■ INSTRUCTIONS FOR THE TASK
Search the material for lines containing the word "тауп", and copy each one.

■ AVAILABLE DATA

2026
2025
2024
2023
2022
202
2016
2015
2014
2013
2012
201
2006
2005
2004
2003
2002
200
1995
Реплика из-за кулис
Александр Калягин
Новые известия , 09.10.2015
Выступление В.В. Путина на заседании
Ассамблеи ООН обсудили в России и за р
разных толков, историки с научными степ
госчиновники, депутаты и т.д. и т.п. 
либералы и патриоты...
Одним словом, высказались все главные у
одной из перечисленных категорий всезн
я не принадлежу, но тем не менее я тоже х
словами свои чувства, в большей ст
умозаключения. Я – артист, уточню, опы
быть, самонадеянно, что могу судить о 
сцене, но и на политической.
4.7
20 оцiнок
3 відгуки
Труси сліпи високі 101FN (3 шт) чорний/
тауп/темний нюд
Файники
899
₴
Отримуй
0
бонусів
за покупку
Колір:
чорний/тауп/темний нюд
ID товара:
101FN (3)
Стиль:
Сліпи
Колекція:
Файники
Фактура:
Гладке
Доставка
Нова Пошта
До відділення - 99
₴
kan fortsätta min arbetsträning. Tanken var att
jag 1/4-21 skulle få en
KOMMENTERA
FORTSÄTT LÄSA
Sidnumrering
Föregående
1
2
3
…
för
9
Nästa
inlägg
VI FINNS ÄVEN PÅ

==

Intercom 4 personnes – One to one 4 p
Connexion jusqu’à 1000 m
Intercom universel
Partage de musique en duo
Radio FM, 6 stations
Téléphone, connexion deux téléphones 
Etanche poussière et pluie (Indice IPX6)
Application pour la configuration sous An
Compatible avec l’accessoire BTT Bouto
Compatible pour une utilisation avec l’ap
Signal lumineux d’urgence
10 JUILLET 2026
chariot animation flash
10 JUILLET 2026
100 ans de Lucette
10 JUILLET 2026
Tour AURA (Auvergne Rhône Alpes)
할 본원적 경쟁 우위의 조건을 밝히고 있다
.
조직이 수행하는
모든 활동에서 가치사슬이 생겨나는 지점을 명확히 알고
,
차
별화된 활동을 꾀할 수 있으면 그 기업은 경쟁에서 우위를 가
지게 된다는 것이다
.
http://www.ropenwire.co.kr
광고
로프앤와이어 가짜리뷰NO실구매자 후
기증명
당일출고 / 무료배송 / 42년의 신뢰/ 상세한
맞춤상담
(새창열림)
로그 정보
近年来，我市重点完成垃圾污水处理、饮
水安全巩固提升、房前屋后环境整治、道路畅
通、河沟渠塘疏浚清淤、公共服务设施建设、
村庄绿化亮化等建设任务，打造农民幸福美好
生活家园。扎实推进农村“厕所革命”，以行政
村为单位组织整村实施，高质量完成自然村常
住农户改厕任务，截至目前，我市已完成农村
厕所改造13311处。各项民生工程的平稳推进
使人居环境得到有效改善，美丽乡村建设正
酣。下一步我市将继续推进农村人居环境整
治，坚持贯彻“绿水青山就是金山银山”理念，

* * *

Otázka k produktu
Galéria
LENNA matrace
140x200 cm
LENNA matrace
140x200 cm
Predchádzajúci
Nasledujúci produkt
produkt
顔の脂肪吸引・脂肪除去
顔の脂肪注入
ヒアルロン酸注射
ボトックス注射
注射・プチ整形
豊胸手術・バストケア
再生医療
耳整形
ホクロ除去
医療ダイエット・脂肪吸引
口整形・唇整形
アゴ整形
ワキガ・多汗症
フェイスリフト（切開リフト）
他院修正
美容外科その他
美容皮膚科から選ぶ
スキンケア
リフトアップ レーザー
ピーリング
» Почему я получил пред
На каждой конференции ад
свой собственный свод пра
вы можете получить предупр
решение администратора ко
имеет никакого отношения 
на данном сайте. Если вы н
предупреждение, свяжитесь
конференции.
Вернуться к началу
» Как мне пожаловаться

■ RESPONSE TO THE TASK
тауп/темний нюд
чорний/тауп/темний нюд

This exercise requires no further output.